■ **Aim of the exercise**
Return the data exactly, with all pictures removed.

■ **The data**
---------------

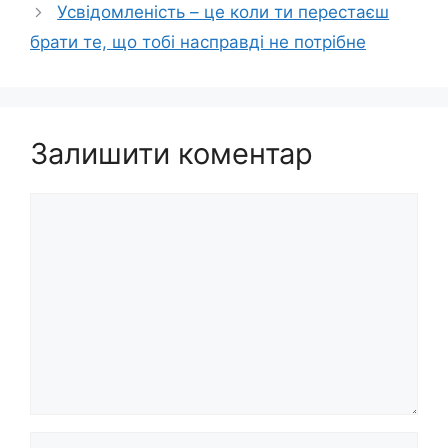
Усвідомленість – це коли ти перестаєш
брати те, що тобі насправді не потрібне
Залишити коментар
Коментар
Ім’я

---------------

■ **Solution to the exercise**
Усвідомленість – це коли ти перестаєш
брати те, що тобі насправді не потрібне
Залишити коментар
Коментар
Ім’я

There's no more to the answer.